The sergeant looked at me, saying nothing, the usual twinkle in his eyes as dead as the fire we’d just put out.
“Well?” the uniformed cop prompted. “Is anyone going to tell me what the hell’s going on here?”
“I can do that, Officer … Haas, isn’t it?” Ryan reached up to his ears and pulled a rubber band out from around each, and just like that his bushy beard popped free. “Detective Sergeant Ryan from Central Station. I happened to be here attending to a spot of police work when the trouble began. I’ll explain everything. In the meantime”—he nodded at me and Gustav—“these two gentlemen are free to go.”
“What about me?” Agajanian asked.
“You are not,” Ryan said simply. Then he shooed me and my brother away. “Go on … and happy hunting.”
“Thanks, Mo!” I called over my shoulder as we darted off.
“You won’t regret it, Sergeant Ryan!” my brother added.
“I’m going to hold you to that, Mr. Amlingmeyer.”
“But those men nearly burned the place down!” the Egyptian wailed as we scooted around him. “And just look what they did to my mummies! They’re black as coal!”
“Oh, I assure you it wasn’t their fault,” Ryan replied. “As for your ‘mummies,’ you’ll find there’s more than enough gauze and papier-mâché in Chicago to make more.”

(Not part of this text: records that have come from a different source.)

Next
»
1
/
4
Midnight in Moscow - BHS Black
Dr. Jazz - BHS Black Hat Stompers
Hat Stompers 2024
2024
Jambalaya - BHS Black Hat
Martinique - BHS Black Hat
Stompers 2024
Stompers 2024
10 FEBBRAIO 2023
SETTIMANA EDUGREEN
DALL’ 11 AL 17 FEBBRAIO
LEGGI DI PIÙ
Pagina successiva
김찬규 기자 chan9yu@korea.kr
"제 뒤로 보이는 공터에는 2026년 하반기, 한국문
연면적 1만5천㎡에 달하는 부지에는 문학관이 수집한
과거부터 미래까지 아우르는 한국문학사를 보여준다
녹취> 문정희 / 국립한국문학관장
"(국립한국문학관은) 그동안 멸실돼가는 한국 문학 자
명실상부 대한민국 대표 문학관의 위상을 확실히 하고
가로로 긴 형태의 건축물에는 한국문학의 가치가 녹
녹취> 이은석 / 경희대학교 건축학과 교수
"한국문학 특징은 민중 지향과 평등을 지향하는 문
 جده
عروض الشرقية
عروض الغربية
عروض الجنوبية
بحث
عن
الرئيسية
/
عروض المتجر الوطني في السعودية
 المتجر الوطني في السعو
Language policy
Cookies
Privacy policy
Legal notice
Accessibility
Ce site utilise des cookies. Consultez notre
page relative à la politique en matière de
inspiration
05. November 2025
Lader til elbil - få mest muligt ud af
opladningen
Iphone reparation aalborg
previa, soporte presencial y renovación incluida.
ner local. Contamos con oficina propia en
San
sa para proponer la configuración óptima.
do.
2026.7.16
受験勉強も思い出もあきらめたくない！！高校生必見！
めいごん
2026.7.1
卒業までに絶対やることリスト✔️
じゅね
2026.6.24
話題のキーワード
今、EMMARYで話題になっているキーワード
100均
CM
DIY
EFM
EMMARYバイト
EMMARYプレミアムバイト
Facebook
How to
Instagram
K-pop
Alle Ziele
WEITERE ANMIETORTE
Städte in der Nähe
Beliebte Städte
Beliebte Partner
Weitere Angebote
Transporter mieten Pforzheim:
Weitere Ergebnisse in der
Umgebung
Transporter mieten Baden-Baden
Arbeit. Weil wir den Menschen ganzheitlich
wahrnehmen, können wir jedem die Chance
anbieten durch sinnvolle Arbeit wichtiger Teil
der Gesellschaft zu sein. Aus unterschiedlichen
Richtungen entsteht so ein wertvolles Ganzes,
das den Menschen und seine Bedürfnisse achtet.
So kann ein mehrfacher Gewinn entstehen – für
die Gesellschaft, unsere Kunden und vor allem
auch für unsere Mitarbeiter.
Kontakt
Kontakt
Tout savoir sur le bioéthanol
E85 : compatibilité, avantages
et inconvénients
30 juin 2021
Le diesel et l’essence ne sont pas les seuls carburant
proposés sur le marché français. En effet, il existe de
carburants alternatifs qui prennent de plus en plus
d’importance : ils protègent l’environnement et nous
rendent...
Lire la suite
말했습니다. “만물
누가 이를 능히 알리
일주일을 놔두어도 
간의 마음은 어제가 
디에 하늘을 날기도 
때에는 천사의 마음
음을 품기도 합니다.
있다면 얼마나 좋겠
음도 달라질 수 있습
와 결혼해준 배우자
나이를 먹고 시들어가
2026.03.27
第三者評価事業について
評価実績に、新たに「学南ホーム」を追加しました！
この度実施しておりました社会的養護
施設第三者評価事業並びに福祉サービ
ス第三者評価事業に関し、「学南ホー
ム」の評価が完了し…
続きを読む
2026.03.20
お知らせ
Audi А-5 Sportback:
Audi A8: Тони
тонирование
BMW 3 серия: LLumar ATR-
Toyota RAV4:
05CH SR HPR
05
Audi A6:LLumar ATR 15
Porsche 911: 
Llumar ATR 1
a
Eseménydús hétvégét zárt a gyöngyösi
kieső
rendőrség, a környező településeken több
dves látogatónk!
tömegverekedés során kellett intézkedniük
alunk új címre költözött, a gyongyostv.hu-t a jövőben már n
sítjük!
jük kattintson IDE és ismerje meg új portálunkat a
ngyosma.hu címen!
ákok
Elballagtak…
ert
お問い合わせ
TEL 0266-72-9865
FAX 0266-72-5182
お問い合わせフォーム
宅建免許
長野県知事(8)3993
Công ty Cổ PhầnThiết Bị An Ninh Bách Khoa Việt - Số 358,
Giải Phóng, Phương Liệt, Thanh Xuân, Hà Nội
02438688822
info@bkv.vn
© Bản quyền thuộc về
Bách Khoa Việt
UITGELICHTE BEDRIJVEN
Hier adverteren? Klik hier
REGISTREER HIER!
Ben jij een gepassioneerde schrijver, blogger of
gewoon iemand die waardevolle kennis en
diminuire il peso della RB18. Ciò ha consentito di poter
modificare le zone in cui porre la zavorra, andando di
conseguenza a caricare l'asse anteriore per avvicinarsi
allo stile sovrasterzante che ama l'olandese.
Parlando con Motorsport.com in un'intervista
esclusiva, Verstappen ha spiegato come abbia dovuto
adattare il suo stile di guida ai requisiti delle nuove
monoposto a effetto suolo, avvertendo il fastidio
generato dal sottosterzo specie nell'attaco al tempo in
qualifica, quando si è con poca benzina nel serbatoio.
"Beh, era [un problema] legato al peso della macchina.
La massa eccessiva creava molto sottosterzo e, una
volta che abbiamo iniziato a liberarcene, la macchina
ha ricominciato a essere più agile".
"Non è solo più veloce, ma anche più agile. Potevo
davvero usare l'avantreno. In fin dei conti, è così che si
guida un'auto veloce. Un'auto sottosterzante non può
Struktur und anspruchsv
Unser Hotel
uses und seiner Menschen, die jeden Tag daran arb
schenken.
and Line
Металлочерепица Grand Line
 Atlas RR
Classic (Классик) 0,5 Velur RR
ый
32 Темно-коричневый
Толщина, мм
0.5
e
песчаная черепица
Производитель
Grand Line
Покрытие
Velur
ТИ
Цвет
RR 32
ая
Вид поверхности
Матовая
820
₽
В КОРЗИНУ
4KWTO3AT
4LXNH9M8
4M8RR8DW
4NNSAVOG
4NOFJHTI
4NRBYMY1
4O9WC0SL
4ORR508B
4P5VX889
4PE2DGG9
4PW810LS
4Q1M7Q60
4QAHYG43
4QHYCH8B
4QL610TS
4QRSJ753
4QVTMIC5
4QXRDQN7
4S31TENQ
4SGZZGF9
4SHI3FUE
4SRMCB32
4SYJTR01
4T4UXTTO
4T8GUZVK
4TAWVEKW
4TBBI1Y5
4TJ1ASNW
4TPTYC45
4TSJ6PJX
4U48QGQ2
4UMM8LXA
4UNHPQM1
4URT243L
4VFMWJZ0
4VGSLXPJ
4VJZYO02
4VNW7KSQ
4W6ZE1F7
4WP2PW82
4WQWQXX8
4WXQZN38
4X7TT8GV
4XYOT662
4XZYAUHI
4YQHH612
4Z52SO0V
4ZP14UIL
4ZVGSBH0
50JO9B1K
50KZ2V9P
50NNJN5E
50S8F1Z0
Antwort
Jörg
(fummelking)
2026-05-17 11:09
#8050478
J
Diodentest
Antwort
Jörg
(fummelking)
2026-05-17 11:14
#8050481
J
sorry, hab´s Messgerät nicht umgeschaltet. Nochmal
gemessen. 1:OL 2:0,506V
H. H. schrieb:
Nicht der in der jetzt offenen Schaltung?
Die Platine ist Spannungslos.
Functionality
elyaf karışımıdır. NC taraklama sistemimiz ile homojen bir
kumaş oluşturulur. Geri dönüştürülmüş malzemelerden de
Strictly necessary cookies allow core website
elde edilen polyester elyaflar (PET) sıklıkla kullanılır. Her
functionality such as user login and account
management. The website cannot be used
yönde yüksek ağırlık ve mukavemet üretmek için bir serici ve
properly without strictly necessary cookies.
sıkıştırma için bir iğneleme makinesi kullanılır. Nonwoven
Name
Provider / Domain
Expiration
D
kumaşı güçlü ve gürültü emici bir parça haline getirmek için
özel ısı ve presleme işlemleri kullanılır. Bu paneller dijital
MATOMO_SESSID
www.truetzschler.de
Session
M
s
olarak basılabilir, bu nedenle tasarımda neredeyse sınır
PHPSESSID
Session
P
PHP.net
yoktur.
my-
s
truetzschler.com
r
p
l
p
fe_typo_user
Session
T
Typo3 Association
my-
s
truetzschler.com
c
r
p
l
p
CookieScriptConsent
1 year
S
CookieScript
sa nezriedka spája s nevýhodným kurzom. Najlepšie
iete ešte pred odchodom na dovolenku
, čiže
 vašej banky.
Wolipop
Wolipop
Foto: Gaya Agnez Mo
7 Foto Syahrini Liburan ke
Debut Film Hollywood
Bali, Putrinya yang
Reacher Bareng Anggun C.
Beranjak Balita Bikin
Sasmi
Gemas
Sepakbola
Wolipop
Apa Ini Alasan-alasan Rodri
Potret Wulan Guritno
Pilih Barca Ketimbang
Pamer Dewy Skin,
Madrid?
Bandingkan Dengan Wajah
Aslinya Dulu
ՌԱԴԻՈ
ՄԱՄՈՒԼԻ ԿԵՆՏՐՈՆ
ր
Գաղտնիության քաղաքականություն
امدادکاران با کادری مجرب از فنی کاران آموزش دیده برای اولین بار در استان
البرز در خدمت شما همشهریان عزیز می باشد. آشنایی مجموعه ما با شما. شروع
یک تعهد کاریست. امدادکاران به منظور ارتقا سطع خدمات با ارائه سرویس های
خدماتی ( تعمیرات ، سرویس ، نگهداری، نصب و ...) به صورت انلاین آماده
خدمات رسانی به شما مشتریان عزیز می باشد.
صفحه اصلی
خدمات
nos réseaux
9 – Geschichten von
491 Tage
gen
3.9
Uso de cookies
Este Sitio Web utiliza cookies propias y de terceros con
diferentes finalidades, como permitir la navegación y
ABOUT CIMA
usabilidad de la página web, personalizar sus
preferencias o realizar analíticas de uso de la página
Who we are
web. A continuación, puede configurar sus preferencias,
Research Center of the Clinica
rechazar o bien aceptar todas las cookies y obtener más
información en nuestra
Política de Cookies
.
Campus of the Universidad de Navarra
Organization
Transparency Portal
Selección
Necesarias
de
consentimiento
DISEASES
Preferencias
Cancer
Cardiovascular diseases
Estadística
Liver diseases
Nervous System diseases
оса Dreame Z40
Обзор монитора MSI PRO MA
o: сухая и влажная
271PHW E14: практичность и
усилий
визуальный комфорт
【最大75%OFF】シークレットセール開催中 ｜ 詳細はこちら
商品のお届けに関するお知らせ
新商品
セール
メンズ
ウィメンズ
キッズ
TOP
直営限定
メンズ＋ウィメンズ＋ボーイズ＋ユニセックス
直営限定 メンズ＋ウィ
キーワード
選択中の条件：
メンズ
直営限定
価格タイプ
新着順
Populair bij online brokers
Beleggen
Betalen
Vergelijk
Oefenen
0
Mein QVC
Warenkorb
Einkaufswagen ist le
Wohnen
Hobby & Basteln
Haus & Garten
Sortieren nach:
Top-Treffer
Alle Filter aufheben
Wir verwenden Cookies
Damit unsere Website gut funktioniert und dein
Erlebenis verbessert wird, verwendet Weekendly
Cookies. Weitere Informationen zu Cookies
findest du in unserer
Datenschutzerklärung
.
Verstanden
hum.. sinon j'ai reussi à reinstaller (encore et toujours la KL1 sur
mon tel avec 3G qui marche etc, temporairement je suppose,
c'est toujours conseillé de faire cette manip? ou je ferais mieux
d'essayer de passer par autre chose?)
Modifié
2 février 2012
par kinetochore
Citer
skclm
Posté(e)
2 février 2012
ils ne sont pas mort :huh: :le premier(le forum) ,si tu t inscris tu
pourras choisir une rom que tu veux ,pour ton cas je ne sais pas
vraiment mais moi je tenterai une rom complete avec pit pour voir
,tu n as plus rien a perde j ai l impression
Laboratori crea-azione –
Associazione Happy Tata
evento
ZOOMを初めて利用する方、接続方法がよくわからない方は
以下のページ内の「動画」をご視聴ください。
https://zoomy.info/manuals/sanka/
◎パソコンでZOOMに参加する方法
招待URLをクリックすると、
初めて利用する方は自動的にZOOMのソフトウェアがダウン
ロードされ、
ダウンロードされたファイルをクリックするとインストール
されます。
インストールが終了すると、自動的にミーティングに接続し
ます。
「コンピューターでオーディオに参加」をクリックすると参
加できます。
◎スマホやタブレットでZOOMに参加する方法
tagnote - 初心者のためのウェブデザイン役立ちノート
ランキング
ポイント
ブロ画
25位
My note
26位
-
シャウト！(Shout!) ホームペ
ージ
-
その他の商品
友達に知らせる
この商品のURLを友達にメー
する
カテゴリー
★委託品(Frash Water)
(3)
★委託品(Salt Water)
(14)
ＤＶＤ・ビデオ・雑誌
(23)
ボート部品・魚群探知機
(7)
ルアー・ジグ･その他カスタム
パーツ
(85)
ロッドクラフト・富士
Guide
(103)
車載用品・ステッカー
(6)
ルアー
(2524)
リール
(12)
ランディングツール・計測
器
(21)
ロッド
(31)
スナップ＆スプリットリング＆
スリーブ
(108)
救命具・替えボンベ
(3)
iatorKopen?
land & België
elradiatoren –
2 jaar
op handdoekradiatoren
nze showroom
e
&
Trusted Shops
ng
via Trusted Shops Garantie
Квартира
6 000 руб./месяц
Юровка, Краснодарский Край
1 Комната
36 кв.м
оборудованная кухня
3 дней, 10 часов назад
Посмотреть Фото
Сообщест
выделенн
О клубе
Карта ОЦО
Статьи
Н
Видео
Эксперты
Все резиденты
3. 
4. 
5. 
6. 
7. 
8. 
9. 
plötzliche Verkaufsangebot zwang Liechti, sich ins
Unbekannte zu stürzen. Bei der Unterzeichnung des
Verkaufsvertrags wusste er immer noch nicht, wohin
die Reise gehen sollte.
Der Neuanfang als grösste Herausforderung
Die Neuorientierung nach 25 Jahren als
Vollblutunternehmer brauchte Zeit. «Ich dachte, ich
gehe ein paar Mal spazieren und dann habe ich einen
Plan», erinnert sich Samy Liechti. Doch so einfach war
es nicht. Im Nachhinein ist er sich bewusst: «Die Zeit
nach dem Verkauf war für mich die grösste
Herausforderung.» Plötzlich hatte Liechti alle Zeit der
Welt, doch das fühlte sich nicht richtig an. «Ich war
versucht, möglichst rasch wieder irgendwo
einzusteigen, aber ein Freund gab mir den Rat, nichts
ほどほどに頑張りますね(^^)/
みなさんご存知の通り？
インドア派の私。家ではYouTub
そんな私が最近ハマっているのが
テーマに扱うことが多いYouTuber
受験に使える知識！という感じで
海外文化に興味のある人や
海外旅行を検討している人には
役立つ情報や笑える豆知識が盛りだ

The last thing I heard from the crypt was Agajanian shouting after us.
“I want my coat back!”
When we reached the gates to the White City again, we found but two wheeled chairs still waiting on the other side. Ours. Valmont, Greene, and the Crowes were all ahead of us somewhere.
“Did King Brady ever come thisaway?” Gustav asked our charioteers. “Good-lookin’ young feller with dark hair? Natty dresser? In a hurry?”
“Sure, we saw him. Went out to the Midway not long after you, then came tearing back through a couple minutes ago.”
Old Red gave himself all of two seconds to muse on that before throwing himself into his chair. “The Electricity Building! Go!”
I settled into my own seat, but before the poor soul tasked with pushing me could get to it, he handed me a small envelope.